#### [What is required]
Every line from the opening of the records to the line with "gress, published two" should be restated exactly, with both ends included and the pictures left out.

Stored dataset items:
******************************
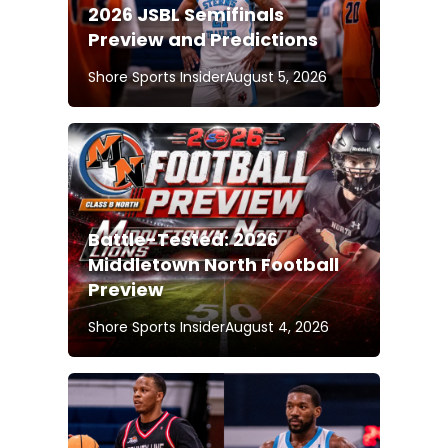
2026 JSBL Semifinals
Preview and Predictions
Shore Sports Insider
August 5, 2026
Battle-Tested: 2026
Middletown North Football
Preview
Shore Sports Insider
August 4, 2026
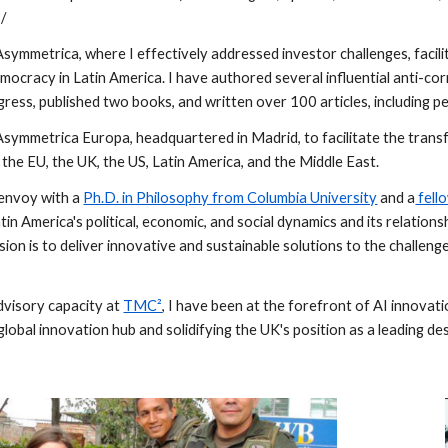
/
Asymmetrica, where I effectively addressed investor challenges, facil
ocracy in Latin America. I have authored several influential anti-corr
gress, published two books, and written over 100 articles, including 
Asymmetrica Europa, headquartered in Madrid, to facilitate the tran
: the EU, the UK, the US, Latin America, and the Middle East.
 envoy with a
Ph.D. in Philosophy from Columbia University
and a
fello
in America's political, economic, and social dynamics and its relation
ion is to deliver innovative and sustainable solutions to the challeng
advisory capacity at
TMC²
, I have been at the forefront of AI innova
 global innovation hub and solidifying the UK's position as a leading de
******************************
#### [Result]
2026 JSBL Semifinals
Preview and Predictions
Shore Sports Insider
August 5, 2026
Battle-Tested: 2026
Middletown North Football
Preview
Shore Sports Insider
August 4, 2026
/
Asymmetrica, where I effectively addressed investor challenges, facil
ocracy in Latin America. I have authored several influential anti-corr
gress, published two books, and written over 100 articles, including 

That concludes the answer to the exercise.